FLI entwickelt Test-Kit für Bornaviren-Infektion

Bunthörnchen stehen im Verdacht, Träger eines neuartigen Bornavirus zu sein, das Gehirnentzündungen beim Menschen auslösen kann.Bunthörnchen stehen im Verdacht, Träger eines neuartigen Bornavirus zu sein, das Gehirnentzündungen beim Menschen auslösen kann. (Foto: © GNU-Lizenz/Patrick Gijsbers).

Der Zoonoesverdacht hat sich bestätigt: Bunthörnchen können Bornaviren auf Menschen übertragen. Wissenschaftler des Friedrich-Loeffler-Instituts (FLI) und des Bernhard-Nocht Instituts für Tropenmedizin (BNITM) identifizierten mittels Metagenomanalyse ein neues Bornavirus, das drei Menschen getötet hat (wir-sind-tierarzt.de berichtete im März 2015).

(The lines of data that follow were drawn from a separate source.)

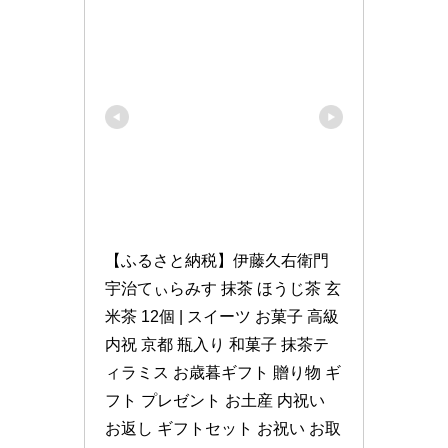
【ふるさと納税】伊藤久右衛門 
宇治てぃらみす 抹茶 ほうじ茶 玄
米茶 12個 | スイーツ お菓子 高級 
内祝 京都 瓶入り 和菓子 抹茶テ
ィラミス お歳暮ギフト 贈り物 ギ
フト プレゼント お土産 内祝い 
お返し ギフトセット お祝い お取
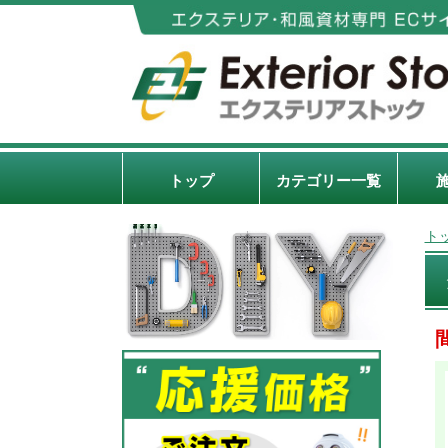
トップ
カテゴリー一覧
ト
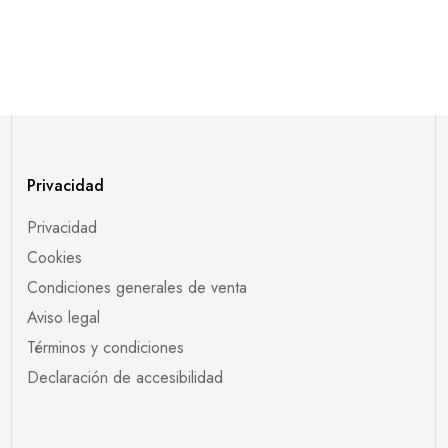
Privacidad
Privacidad
Cookies
Condiciones generales de venta
Aviso legal
Términos y condiciones
Declaración de accesibilidad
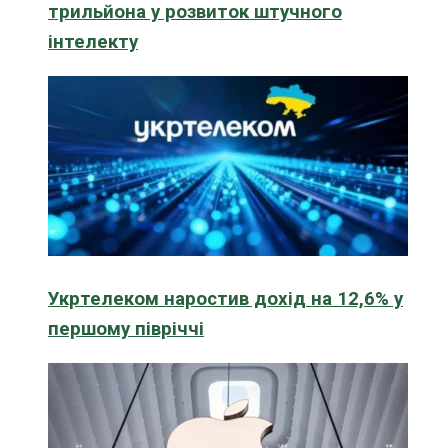
трильйона у розвиток штучного
інтелекту
Укртелеком наростив дохід на 12,6% у
першому півріччі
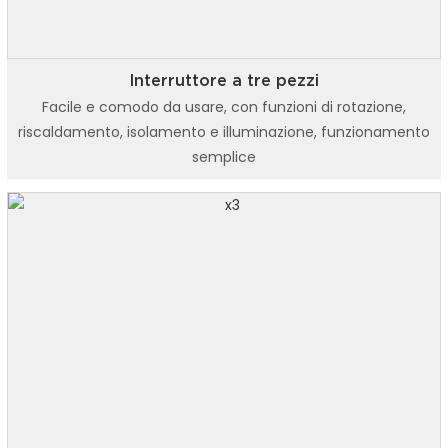
Interruttore a tre pezzi
Facile e comodo da usare, con funzioni di rotazione,
riscaldamento, isolamento e illuminazione, funzionamento
semplice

(jh/FLI) – Jetzt hat das FLI einen Test entwickelt, um lebende Bunthörnchen auf eine Infektion mit dem neuen Bornavirus testen zu können. Hierfür können entsprechend geschulte Tierärzte Maultupfer und Blutproben bei den empfindlichen Tieren nehmen und zur Untersuchung an das FLI einsenden. Sollte ein Hörnchen positiv getestet werden, empfiehlt das FLI das infizierte Tier aus dem Bestand zu nehmen.
Bisher gibt es keine Hinweise darauf, dass neben Bunthörnchen auch andere Hörnchenarten betroffen sein könnten.

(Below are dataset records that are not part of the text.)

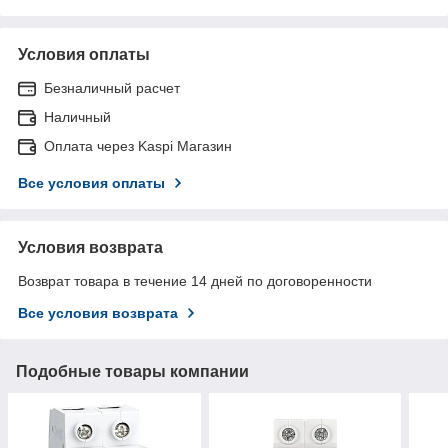
Условия оплаты
Безналичный расчет
Наличный
Оплата через Kaspi Магазин
Все условия оплаты
Условия возврата
Возврат товара в течение 14 дней по договоренности
Все условия возврата
Подобные товары компании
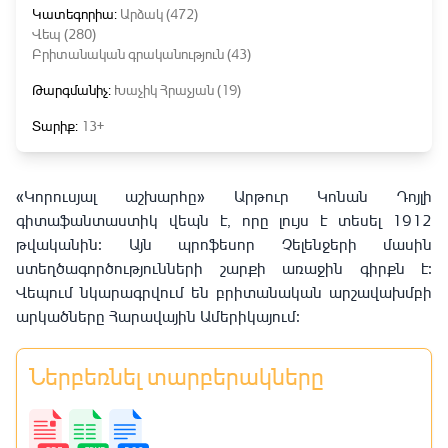
Կատեգորիա:
Արձակ (472)
Վեպ (280)
Բրիտանական գրականություն (43)
Թարգմանիչ:
Խաչիկ Հրաչյան (19)
Տարիք:
13+
«Կորուսյալ աշխարհը» Արթուր Կոնան Դոյլի
գիտաֆանտաստիկ վեպն է, որը լույս է տեսել 1912
թվականին։ Այն պրոֆեսոր Չելենջերի մասին
ստեղծագործությունների շարքի առաջին գիրքն է։
Վեպում նկարագրվում են բրիտանական արշավախմբի
արկածները Հարավային Ամերիկայում։
Ներբեռնել տարբերակները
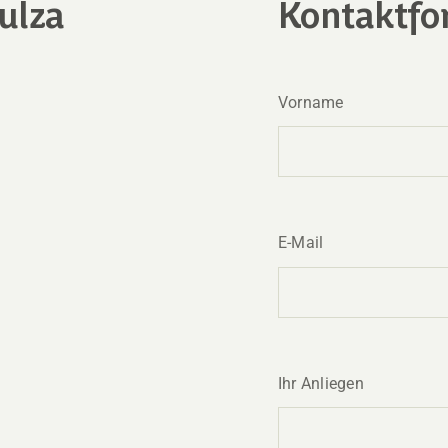
ulza
Kontaktfo
Vorname
E-Mail
Ihr Anliegen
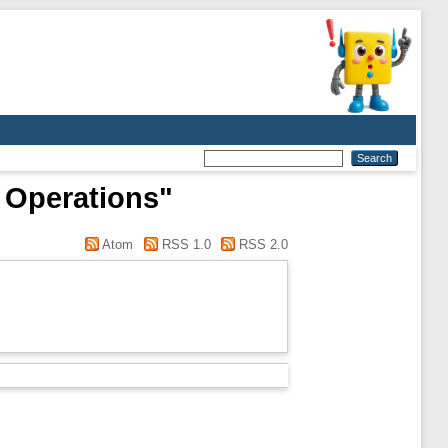
d Operations"
Atom
RSS 1.0
RSS 2.0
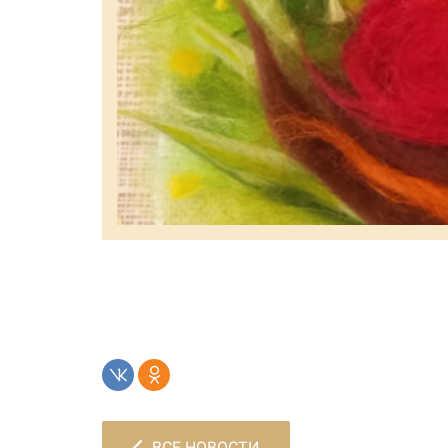
ВСЕ НОВОСТИ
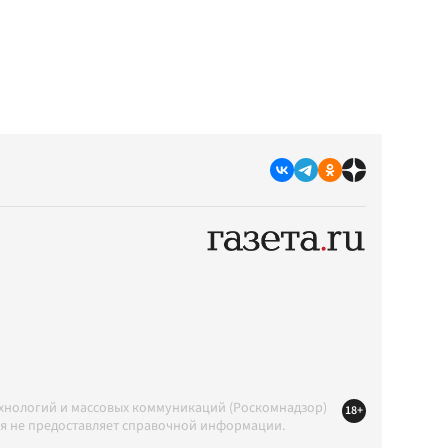
ехнологий и массовых коммуникаций (Роскомнадзор)
18+
ция не предоставляет справочной информации.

Die Analysen und die Charakterisierung dieses Virus haben FLI und BNITM im „New England Journal of Medicine (NEJM)“ veröffentlicht. Erst die Metagenomanalyse eines Bunthörnchens (Sciurus variegatoides) aus der Zucht eines der Patienten erbrachte Hinweise auf die Todesursache. Ein bislang unbekannter Vertreter der Bornaviren konnte so zunächst bei den Bunthörnchen und in nachfolgenden Analysen auch in den Gehirnproben der drei Patienten identifiziert werden. Noch ist aber nicht klar, ob die verschiedenen Vorerkrankungen der bereits älteren Patienten eine Infektion mit dem Virus begünstigten.

Wortlaut der FLI-Pressemeldung

>>Drei Männer wurden in den Jahren  2011 bis 2013 mit den Symptomen einer Gehirnentzündung in Kliniken in Sachsen-Anhalt behandelt. Erste Analysen der Gehirnflüssigkeit sowie bildgebende Untersuchungen erbrachten Anzeichen einer Gehirnentzündung – nur die Suche nach dem Erreger blieb erfolglos. Die Patienten verstarben innerhalb weniger Monate trotz intensivmedizinischer Behandlung.

Dr. Bernd Hoffmann vom FLI erklärt: „Die Metagenomanalyse, bei der das gesamte Erbgut mitsamt aller Mikroorganismen analysiert wird, identifizierte einige wenige Sequenzfragmente eines bisher unbekannten Bornavirus, dessen Existenz durch weitere molekularbiologische, histologische und serologische Untersuchungen bestätigt wurde.“
Dr. Dennis Tappe vom BNITM bemerkt: „Das neue Virus unterscheidet sich genetisch deutlich von den bisher bekannten Bornaviren. Mit den Untersuchungen konnte gezeigt werden, dass Vertreter aus der Familie der Bornaviren auch Menschen infizieren können.“
Durch den Einsatz der modernen Tiefensequenzierung des Erbgutes gelang den Wissenschaftlern nach Aussage des Seniorautors der Studie, Prof. Dr. Martin Beer, auch die Einordnung in die Systematik bisher bekannter Bornaviren. Demnach entwickelte sich der neue Vertreter höchstwahrscheinlich innerhalb der Säugetierlinie der Bornaviren und bildet den nächsten Verwandten zum Bornavirus der Pferde.

Um lebende Bunthörnchen auf eine Infektion mit dem neuen Bornavirus testen zu können, wurde am FLI ein Lebendtest entwickelt. Hierfür können entsprechend geschulte Tierärzte Maultupfer und Blutproben bei den empfindlichen Tieren nehmen und zur Untersuchung an das FLI einsenden. Sollte ein Hörnchen positiv getestet werden, empfiehlt das FLI das entsprechende Tier aus dem Bestand zu nehmen. Bisher gibt es keine Hinweise darauf, dass neben Bunthörnchen auch andere Hörnchenarten betroffen sein könnten.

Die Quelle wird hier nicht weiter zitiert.